Since World War II, insurgency and terrorism have become the dominant forms of conflict—a trend likely to continue into the foreseeable future. Even as conventional interstate clashes dwindle, the number of guerrilla and terrorist groups continues to grow, the latter even faster than the former.3 One study found that in the 1990s over 90 percent of all wartime deaths occurred in civil wars fought primarily by irregulars; the figure was undoubtedly just as high in the first decade of the twenty-first century.4
It is not hard to see why this mode of warfare has become so prevalent. For one thing, it is cheap and easy: waging guerrilla warfare does not require procuring expensive weapons systems or building an elaborate bureaucracy. And it works. At least sometimes. From Algeria and Vietnam to Afghanistan, Chechnya, Lebanon, Somalia, and Iraq, insurgents have shown a consistent ability to humble great powers. Americans got an unwelcome reminder of how potent irregular tactics could be on September 11, 2001, and in the wars that ensued.
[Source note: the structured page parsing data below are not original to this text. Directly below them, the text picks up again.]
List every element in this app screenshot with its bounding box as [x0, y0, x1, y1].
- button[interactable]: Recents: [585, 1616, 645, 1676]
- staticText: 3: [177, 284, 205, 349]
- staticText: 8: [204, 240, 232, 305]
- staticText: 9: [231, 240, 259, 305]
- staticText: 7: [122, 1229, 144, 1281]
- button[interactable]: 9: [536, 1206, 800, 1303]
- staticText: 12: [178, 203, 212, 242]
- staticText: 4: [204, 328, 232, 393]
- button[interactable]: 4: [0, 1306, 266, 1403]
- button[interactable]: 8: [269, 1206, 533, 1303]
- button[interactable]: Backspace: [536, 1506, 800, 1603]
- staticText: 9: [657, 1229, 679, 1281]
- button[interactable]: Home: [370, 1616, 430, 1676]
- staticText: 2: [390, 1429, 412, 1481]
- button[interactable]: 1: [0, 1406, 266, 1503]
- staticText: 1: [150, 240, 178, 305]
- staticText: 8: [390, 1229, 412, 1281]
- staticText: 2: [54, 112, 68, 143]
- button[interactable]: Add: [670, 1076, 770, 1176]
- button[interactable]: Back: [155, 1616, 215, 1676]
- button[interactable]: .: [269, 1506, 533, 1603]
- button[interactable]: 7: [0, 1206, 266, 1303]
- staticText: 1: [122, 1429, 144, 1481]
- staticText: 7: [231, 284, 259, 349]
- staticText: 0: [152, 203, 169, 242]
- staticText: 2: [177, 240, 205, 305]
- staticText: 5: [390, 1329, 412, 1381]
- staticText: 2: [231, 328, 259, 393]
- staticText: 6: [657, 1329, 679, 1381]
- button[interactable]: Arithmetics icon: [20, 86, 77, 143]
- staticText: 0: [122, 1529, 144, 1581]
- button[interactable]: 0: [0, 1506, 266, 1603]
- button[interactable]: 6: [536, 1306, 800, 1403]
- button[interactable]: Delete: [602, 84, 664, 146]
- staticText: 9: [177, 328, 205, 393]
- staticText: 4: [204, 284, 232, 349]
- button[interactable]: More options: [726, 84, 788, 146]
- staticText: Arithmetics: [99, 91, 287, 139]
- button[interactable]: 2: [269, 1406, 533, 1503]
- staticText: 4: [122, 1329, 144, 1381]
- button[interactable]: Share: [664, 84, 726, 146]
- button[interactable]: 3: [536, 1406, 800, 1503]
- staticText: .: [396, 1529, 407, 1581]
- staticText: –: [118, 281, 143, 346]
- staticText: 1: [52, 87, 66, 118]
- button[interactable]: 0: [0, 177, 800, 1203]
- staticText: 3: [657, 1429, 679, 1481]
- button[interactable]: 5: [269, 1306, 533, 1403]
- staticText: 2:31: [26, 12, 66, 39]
Suddenly understanding the nature of guerrilla warfare, and its close cousin, terrorism, was no longer the stuff of musty academic studies from the era of flower power. It had become a matter of life and death.
Yet there was no accessible and up-to-date account to trace the evolution of guerrilla warfare and terrorism over the ages.5 The aim of Invisible Armies is to deliver precisely such a narrative, telling the story of irregular warfare from its origins in the prehistoric world to the contemporary conflicts in Iraq, Afghanistan, and beyond. The aim is to show low-intensity conflict in its most important variations and manifestations over the centuries. The primary focus is on the last two centuries, but the first part of the book examines guerrilla warfare in the ancient and medieval worlds in order to place more recent developments in perspective.
This book is intended to serve as a one-stop destination, as it were, for a general reading public interested in this subject. But I had no intention of producing an encyclopedia. My goal has been to pen an account that is as engrossing as it is instructive. Instead of trying to chronicle every occurrence of guerrilla warfare and terrorism—something that is impossible, in any case—I aim to draw out the main trends and to illustrate them with well-chosen and well-told stories. In the interests of concision, I have had to omit or abbreviate discussion of many wars. Those in search of greater detail on a particular topic should turn to the endnotes for suggested reading.